Sous le titre « Et si les salariés devenaient leur propre patron ? »,  le site de la revue  Altermondes s'arrête sur les expériences des entreprises  sauvées par leur personnel et cela à travers trois articles dont deux, sans surprise, en Argentine où le mouvement est le plus fort.
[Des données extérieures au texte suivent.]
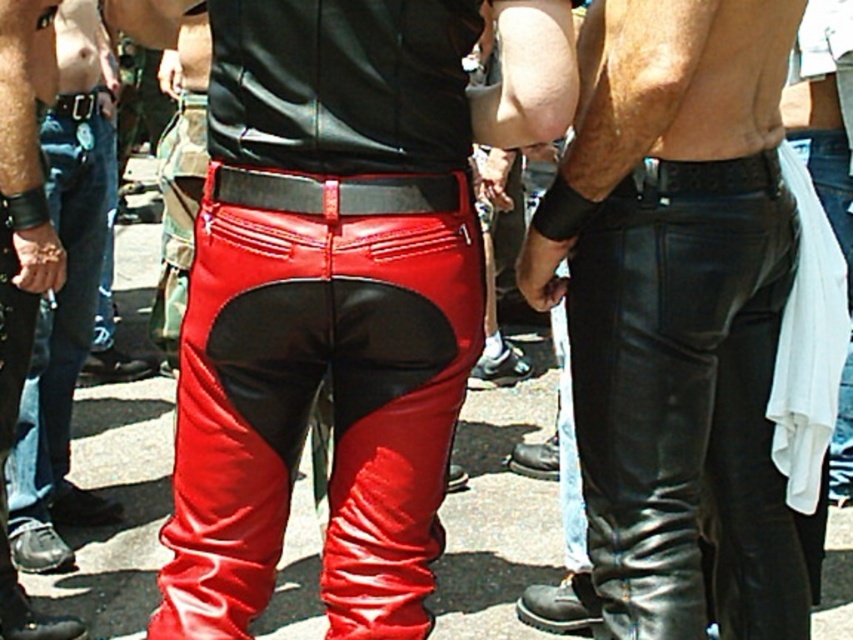 Question: Among these points, which one is nearest to the camera?

Choices:
 (A) (50, 170)
 (B) (372, 195)
 (C) (612, 365)
 (D) (231, 236)

Answer: (B)

Question: Is shiny leather pants at center smaller than black leather belt at center?

Choices:
 (A) no
 (B) yes

Answer: (A)

Question: Is shiny leather pants at center to the left of shiny red leather pants at center from the viewer's perspective?

Choices:
 (A) yes
 (B) no

Answer: (B)

Question: Which of the following is the closest to the observer?

Choices:
 (A) (744, 333)
 (B) (42, 392)

Answer: (A)

Question: Where is shiny red leather pants at center located in relation to black leather belt at center in the image?

Choices:
 (A) below
 (B) above

Answer: (A)

Question: Among these objects, which one is farthest from the camera?

Choices:
 (A) shiny red leather pants at center
 (B) shiny leather pants at center

Answer: (A) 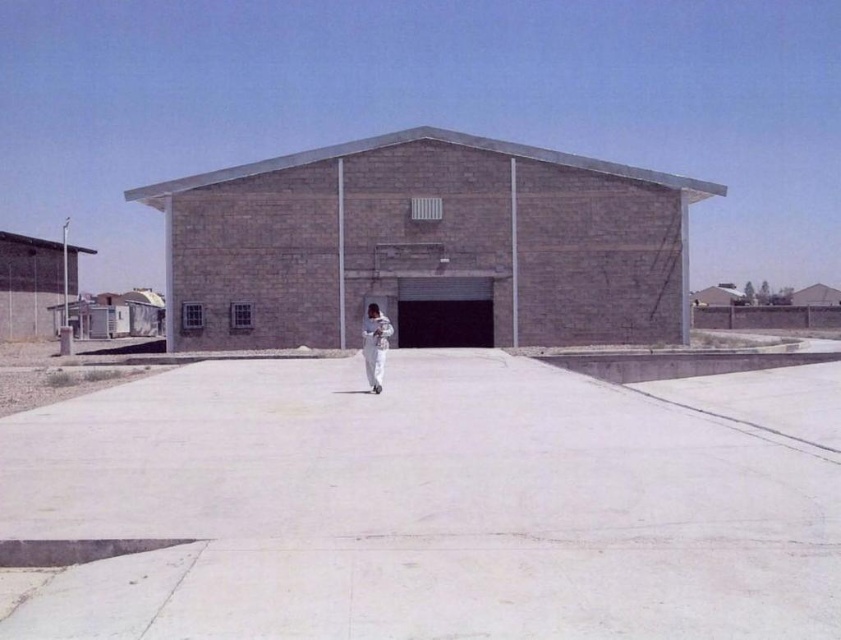 Does white concrete pavement at center have a lesser width compared to white matte jumpsuit at center?

Incorrect, white concrete pavement at center's width is not less than white matte jumpsuit at center's.

Measure the distance between white concrete pavement at center and camera.

white concrete pavement at center and camera are 14.31 feet apart.

Image resolution: width=841 pixels, height=640 pixels. I want to click on white concrete pavement at center, so click(x=427, y=504). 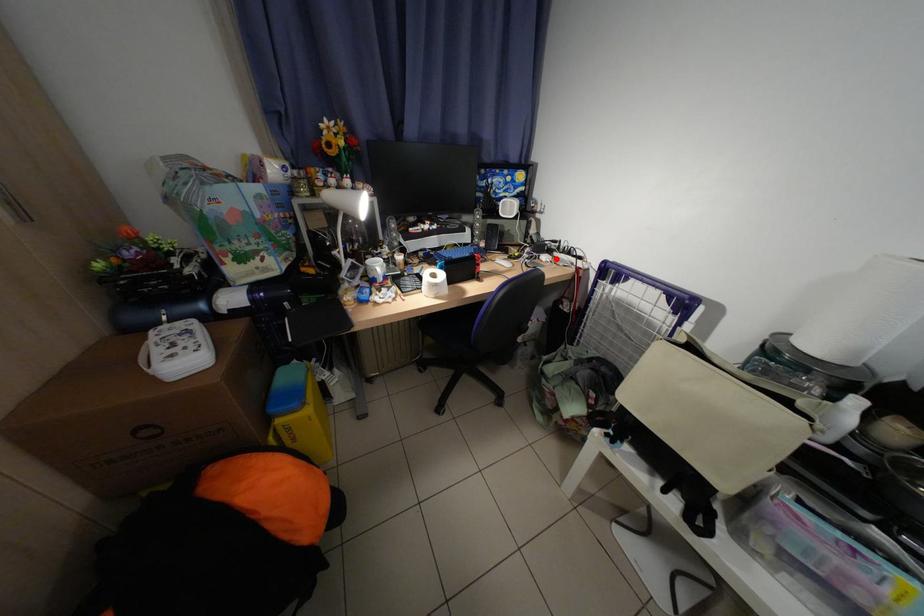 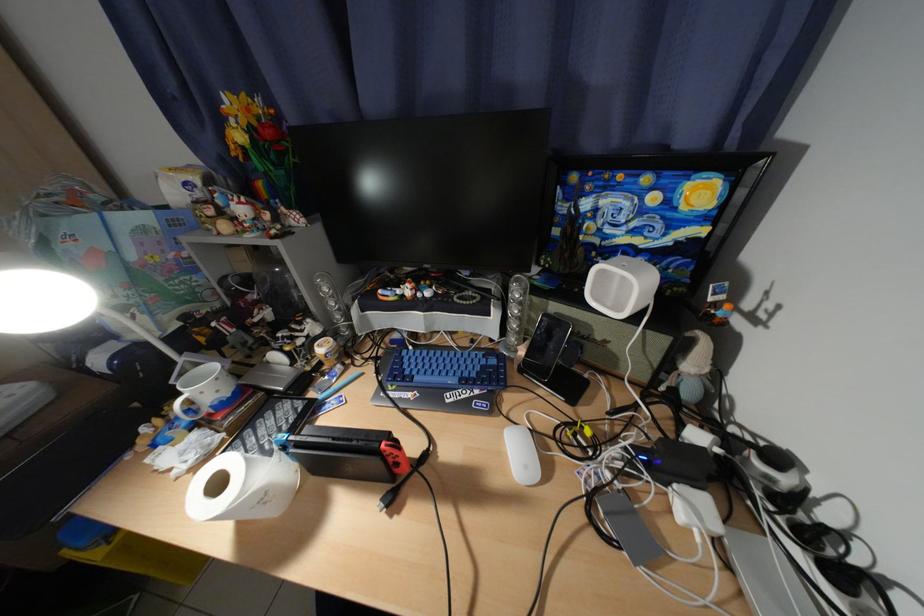 The point at the highlighted location is marked in the first image. Where is the corresponding point in the second image?

(700, 508) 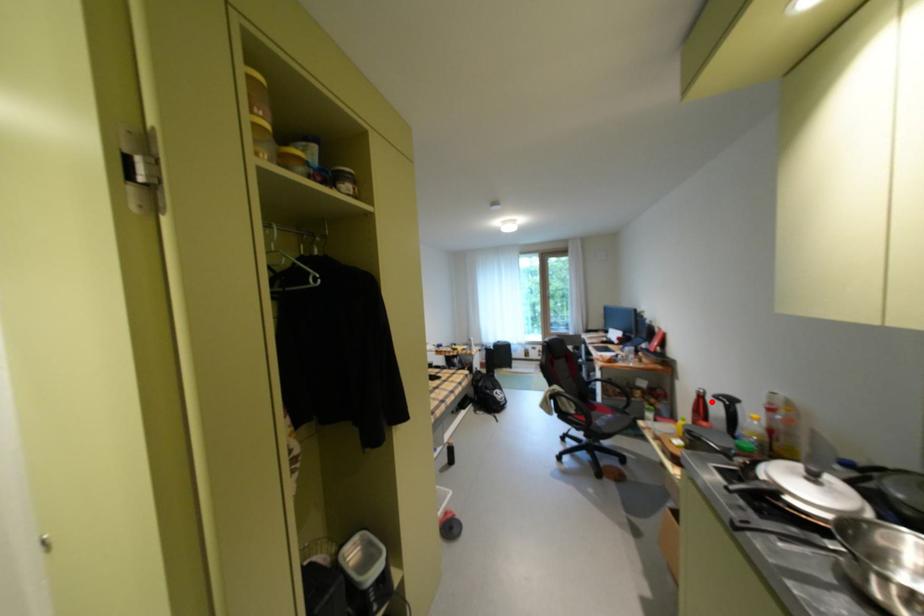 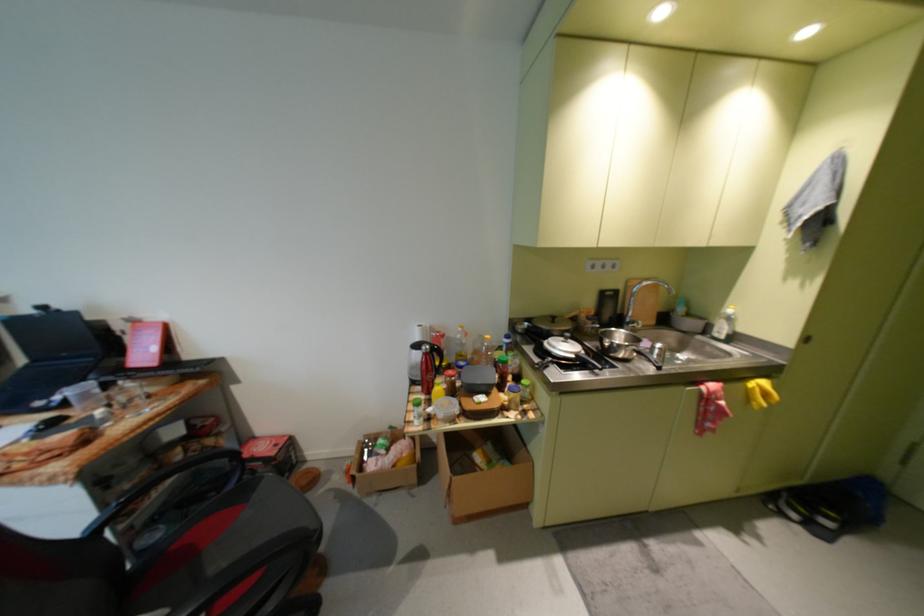 In the second image, find the point that corresponds to the highlighted location in the first image.

(439, 358) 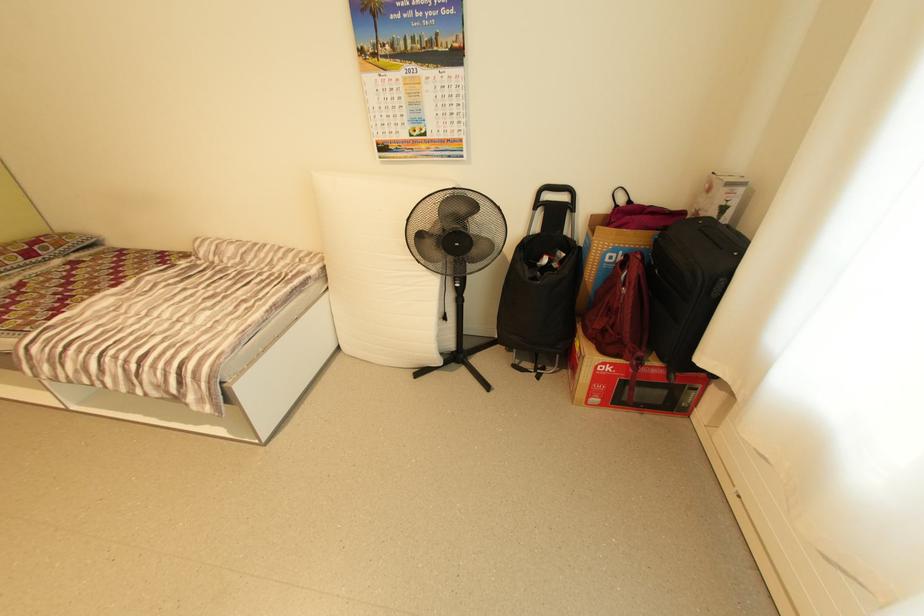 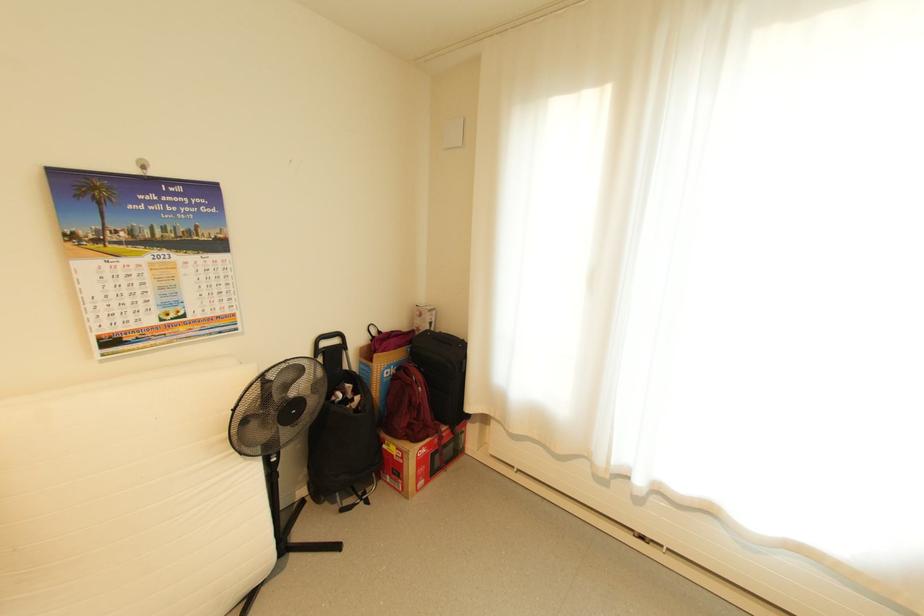 Question: The camera is either moving clockwise (left) or counter-clockwise (right) around the object. The first image is from the beginning of the video and the second image is from the end. Is the camera moving left or right when shooting the video?

Choices:
 (A) Left
 (B) Right

Answer: (A) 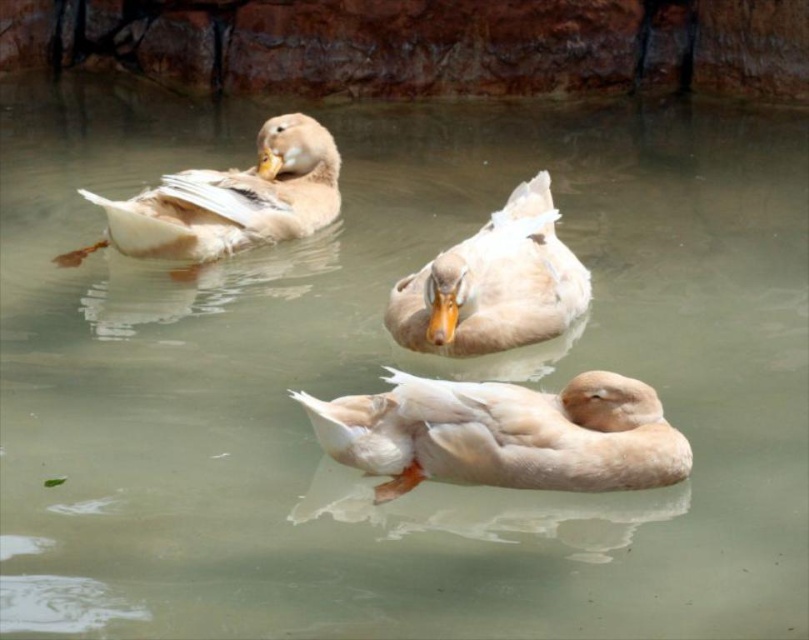 Question: Which object is closer to the camera taking this photo?

Choices:
 (A) white matte duck at center
 (B) light brown feathered duck at center

Answer: (B)

Question: Considering the real-world distances, which object is closest to the light brown feathered duck at center?

Choices:
 (A) white matte duck at center
 (B) light brown feathered duck at upper left

Answer: (A)

Question: Considering the real-world distances, which object is farthest from the light brown feathered duck at upper left?

Choices:
 (A) light brown feathered duck at center
 (B) white matte duck at center

Answer: (A)

Question: Does light brown feathered duck at center have a larger size compared to light brown feathered duck at upper left?

Choices:
 (A) yes
 (B) no

Answer: (B)

Question: Can you confirm if white matte duck at center is positioned above light brown feathered duck at upper left?

Choices:
 (A) no
 (B) yes

Answer: (A)

Question: Can you confirm if light brown feathered duck at center is positioned to the left of white matte duck at center?

Choices:
 (A) yes
 (B) no

Answer: (B) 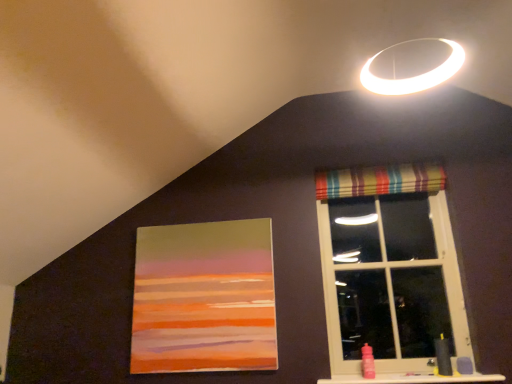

A Buenos Aires, depuis la faillite de leur entreprise en 2014, des ouvriers de l’imprimerie MadyGraf  assurent aujourd'hui 80 % de la production, sans patron, à salaires égaux, malgré préjugés persistants. L’Argentine compte ainsi près de 350 entreprises récupérées par les travailleurs employant un total d’environ 16 000 personnes. 

Andrès Ruggeri est l'organisateur des rencontres internationales « L’économie des travailleurs » qui permettent aux représentants de ces entreprises d’échanger sur leurs pratiques et difficultés. Dans une interview, il souhaite voir émerger une nouvelle logique économique et sociale.  

Enfin, Altermondes revient sur les ex-Fralib, près de Marseille, qui ont lancé 1336, la marque de thés et de tisanes produits par leur coopérative Scop-TI. 1336, c’est le nombre de jours qu’il a fallu aux anciens salariés de la filiale d’Unilever pour faire plier la multinationale, reprendre l’entreprise et fonder leur coopérative. 

A noter que la revue Altermondes connaît toujours de graves difficultés financières et a donc besoin de soutien.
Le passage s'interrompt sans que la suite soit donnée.